In the case of ApoE4, the 4 type is less successful at joining with the cholesterol. This may be the reason why the body tends to carry higher levels of LDL in people with the ApoE4 type.

So let’s go back to the approximately 32 million Americans who lower their cholesterol with statins. Statins are not a drug that you take to make you better and then you stop taking it. Statins are drugs that are often prescribed for life. That means a large number of that 32 million have been on them for many years. Those who were prescribed statins in the 1990s when they were 50 are now 70.

What is going to happen to all of those people – the one’s who have potentially had their plaque clearing mechanism crippled from low blood cholesterol – are their cholesterol levels consistently too low to effectively trigger plaque clearance? I don’t know the answer but I’m afraid we are about to find out.

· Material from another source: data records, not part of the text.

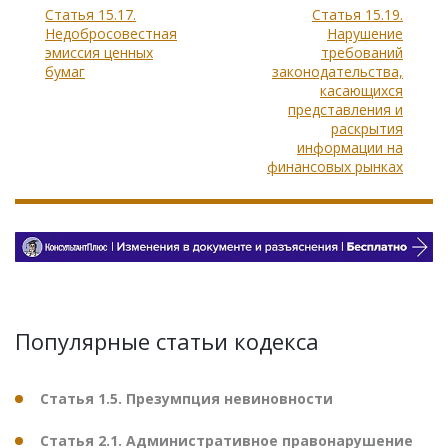
Статья 15.17.
Статья 15.19.
Недобросовестная
Нарушение
эмиссия ценных
требований
бумаг
законодательства,
касающихся
представления и
раскрытия
информации на
финансовых рынках
Популярные статьи кодекса
Статья 1.5. Презумпция невиновности
Статья 2.1. Административное правонарушение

In the population of America, 1 in 9 people over 65 presently have Alzheimer’s. Two thirds of these are women. By 2025, the number of people age 65 and older with Alzheimer’s disease is estimated to reach 7.1 million — almost a 40 percent increase over 2016. By 2050, the number of people age 65 and older with Alzheimer’s may nearly triple, from 5.2 million to 13.8 million, with some projections suggesting this number may be as high as 16 million. How many of these will be from impaired plaque-clearing mechanisms due to statins? We don’t know, because no one is looking at this.

We don’t know what causes Alzheimer’s, and we don’t know the complexity of the mechanisms involved. But we do know how the body tries to protect itself. And in this very important instance we appear to be working directly at odds to the basic mechanisms of the body.

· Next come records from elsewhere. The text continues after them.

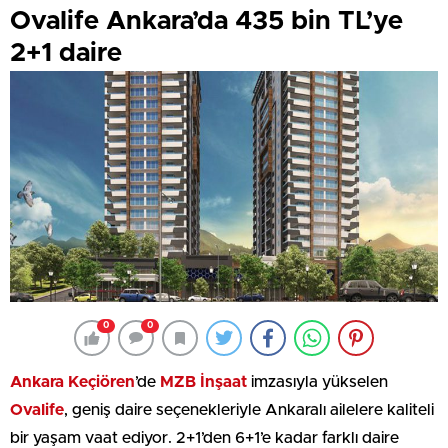
Ovalife Ankara’da 435 bin TL’ye
2+1 daire
0
0
Ankara Keçiören
’de
MZB İnşaat
imzasıyla yükselen
Ovalife
, geniş daire seçenekleriyle Ankaralı ailelere kaliteli
bir yaşam vaat ediyor. 2+1’den 6+1’e kadar farklı daire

5 responses to “Losing our Minds”

  1. Oh my word, yes exactly this.

    I am a dr, GP, in South Africa, my mom has AD, diagnosed at 58 years, she used statins.
    I tested, I’m Apo e3 e4. Increased risk.

    While everyone is trying to figure out what is the cause and treatment for AD, I am making a decision to never use statins. Whether they reduce risk for heart disease or not is not known, but I will rather die of a heart attack than Alzheimer’s disease.

    I am willing to help with research you might want to carry out here in SA.

    • Hi Adeebah, I share your ApoE genotype – and certainly trying to figure out the best preventive strategy – to that end take a look at the pingback post Rescued Memory. I’d be happy to talk about this with you.